**TRY IT**
Each entry should be repeated exactly. Its pictures should not be.

**EXTRACTED DATA**

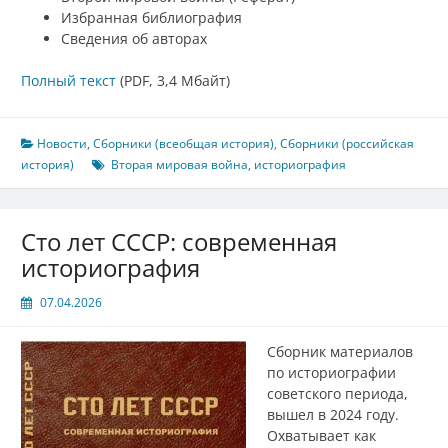
Избранная библиография
Сведения об авторах
Полный текст
(PDF, 3,4 Мбайт)
Новости
,
Сборники (всеобщая история)
,
Сборники (российская
история)
Вторая мировая война
,
историография
Сто лет СССР: современная
историография
07.04.2026
Сборник материалов
по историографии
советского периода,
вышел в 2024 году.
Охватывает как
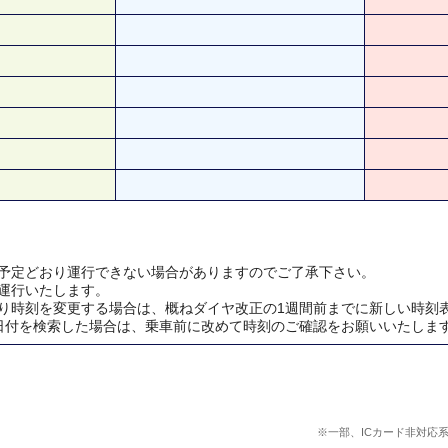
予定どおり運行できない場合がありますのでご了承下さい。
運行いたします。
り時刻を変更する場合は、概ねダイヤ改正の1週間前までに新しい時刻
日付を検索した場合は、乗車前に改めて時刻のご確認をお願いいたしま
※一部、ICカード非対応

**SOLUTION BELOW**
Избранная библиография
Сведения об авторах
Полный текст
(PDF, 3,4 Мбайт)
Новости
,
Сборники (всеобщая история)
,
Сборники (российская
история)
Вторая мировая война
,
историография
Сто лет СССР: современная
историография
07.04.2026
Сборник материалов
по историографии
советского периода,
вышел в 2024 году.
Охватывает как
予定どおり運行できない場合がありますのでご了承下さい。
運行いたします。
り時刻を変更する場合は、概ねダイヤ改正の1週間前までに新しい時刻
日付を検索した場合は、乗車前に改めて時刻のご確認をお願いいたしま
※一部、ICカード非対応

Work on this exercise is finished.